What the exercise asks:
Please repeat the records word for word and skip the pictures.

**** Source material

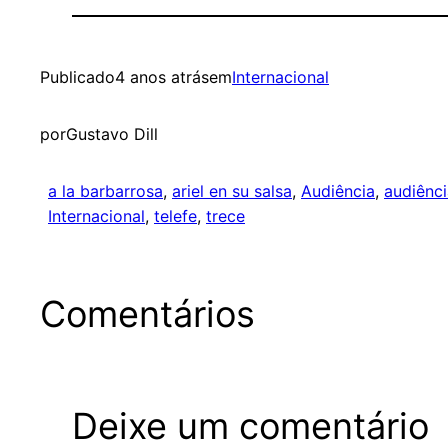
Publicado
4 anos atrás
em
Internacional
por
Gustavo Dill
a la barbarrosa
, 
ariel en su salsa
, 
Audiência
, 
audiênci
Internacional
, 
telefe
, 
trece
Comentários
Deixe um comentário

********

Written solution:
Publicado
4 anos atrás
em
Internacional
por
Gustavo Dill
a la barbarrosa
, 
ariel en su salsa
, 
Audiência
, 
audiênci
Internacional
, 
telefe
, 
trece
Comentários
Deixe um comentário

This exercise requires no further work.